Venue
South London Gallery
Location

My first encounter with Superflex was during a period of research for an undergraduate essay titled Can Art Change the World? This was my first experience of socially engaged art practice and as such, it planted the seeds of an ongoing fascination with socio-political art production.

While there are a multitude of artists projects in existence that aspire to instigate social transition, Superflex appeared uniquely successful with thier invention of a series of ‘tools’ to empower users to alleviate problems in their community or independently influence their environmental context. See projects such as http://www.superflex.net/tools/supergas/

I was immediately curious then, when I heard about Flooded McDonalds, a Superflex project that employed cinematic language to communicate its social message and marked a significant departure from earlier work. Set in a specially constructed facsimile of an early nineties McDonalds, the film shows water seeping into the set from an unseen source, filling the space, lifting and displacing empty food packaging and scraps of hamburger and eventually upending a sinister Ronald McDonald statue. Occasionally plunging underwater, the camera works cinematically to build tension, with whirling sub waterline sound effects creating unease and a sense of inevitable disaster. This is a film not only about subverting a global corporate institution, but also about the inevitability of climate change and society’s increasing powerlessness against the forces of nature, that are likely to destroy our homes and industries as we continue to consume at an unsustainable rate.

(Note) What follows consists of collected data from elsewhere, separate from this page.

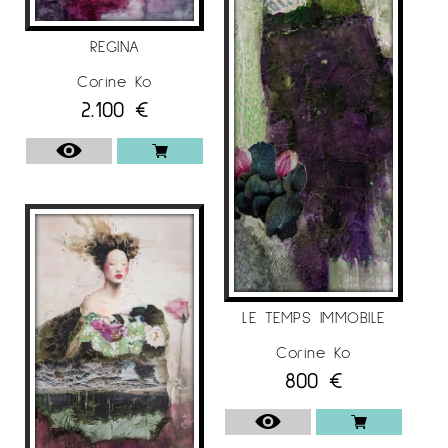
Ko
en
Espai Cavallers Gallery
REGINA
Corine Ko
2.100
€
LE TEMPS IMMOBILE
Corine Ko
800
€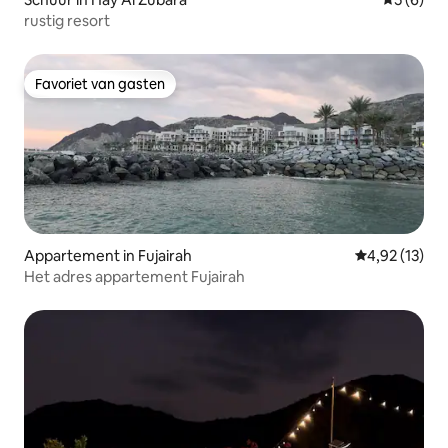
rustig resort
Favoriet van gasten
Favoriet van gasten
Appartement in Fujairah
Gemiddelde be
4,92 (13)
Het adres appartement Fujairah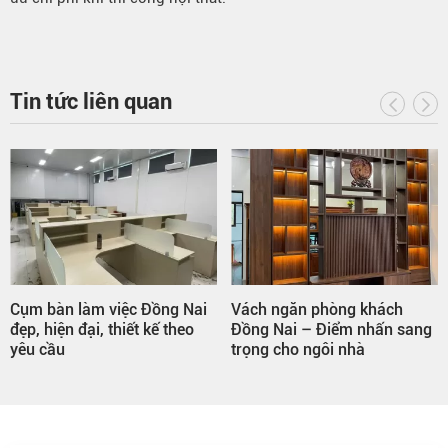
Tin tức liên quan
Cụm bàn làm việc Đồng Nai
Vách ngăn phòng khách
đẹp, hiện đại, thiết kế theo
Đồng Nai – Điểm nhấn sang
yêu cầu
trọng cho ngôi nhà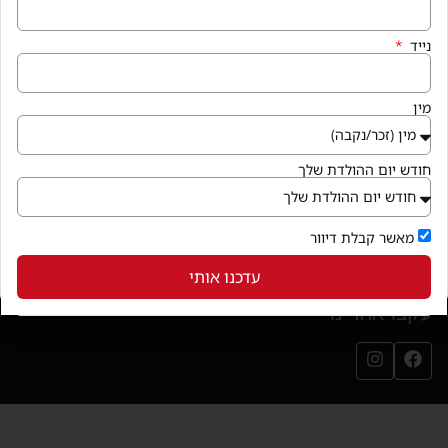
איך מגיעים
נייד
קניון פרנדלי גן יבנה, המגינים 56
חנייה במקום ללא עלות
מין
בואו לבקר
(נפתח בחלון חדש)
חודש יום ההולדת שלך
שירותי הקניון
מאשר קבלת דיוור
עדכנו אותי
עקבו אחרינו
עמוד הפייסבוק שלנו (נפתח בחלון חדש)
עמוד האינסטגרם שלנו (נפתח בחלון חדש)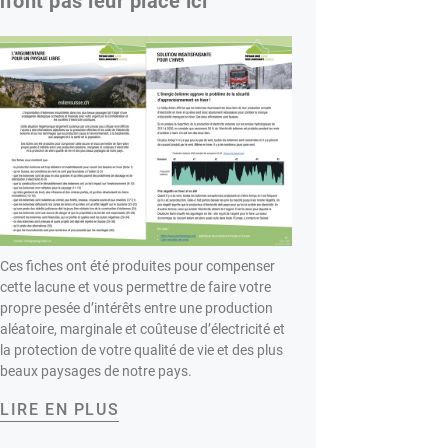
n'ont pas leur place ici
Ces fiches ont été produites pour compenser
cette lacune et vous permettre de faire votre
propre pesée d’intérêts entre une production
aléatoire, marginale et coûteuse d’électricité et
la protection de votre qualité de vie et des plus
beaux paysages de notre pays.
LIRE EN PLUS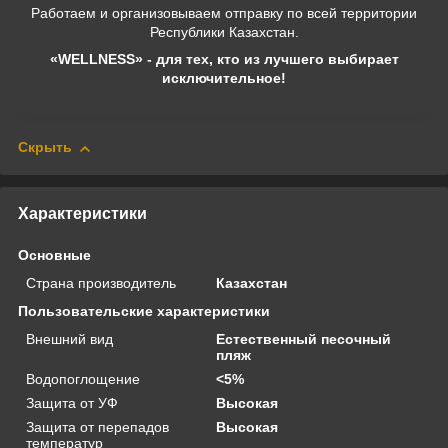
Работаем и организовываем отправку по всей территории
Республики Казахстан.
«WELLNESS» - для тех, кто из лучшего выбирает
исключительное!
Скрыть
Характеристики
Основные
Страна производитель
Казахстан
Пользовательские характеристики
Внешний вид
Естественный песочный
пляж
Водопоглощение
<5%
Защита от УФ
Высокая
Защита от перепадов
Высокая
температур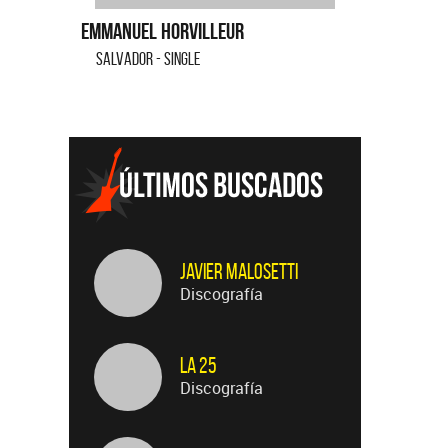
SALVADOR - SINGLE
FLOR DE LO
Javier Malosetti
Discografía
La 25
Discografía
Luis Alberto Spinetta
Discografía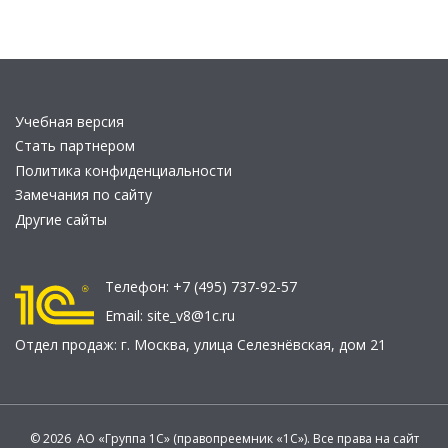
Учебная версия
Стать партнером
Политика конфиденциальности
Замечания по сайту
Другие сайты
Телефон:
+7 (495) 737-92-57
Email:
site_v8@1c.ru
Отдел продаж:
г. Москва
,
улица Селезнёвская, дом 21
© 2026 АО «Группа 1С» (правопреемник «1С»). Все права на сайт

Yet while Suplerflex’s earlier projects also headed this very serious warning, they also proposed solutions (see biogas) a quality that is undoubtedly missing from Flooded McDonalds. The cinematic prowess and artful production of this film induce an effecting message, but with in an era where our media is saturated by warnings of imminent disaster caused by climatic change (see Al Gore’s An Inconvenient Truth etc), I may need some extra convincing that the energy consumed during the production and presentation of this work in the gallery hasn’t done more to exacerbate rather than alleviate impending environmental disaster. While I find both flooded McDonalds and Burning Car (2008) to be beautiful and engaging pieces of imagery, I can’t help but yearn for a return to Superflex’s engaged and practical approach and for the feeling that artists can, somehow, change the world.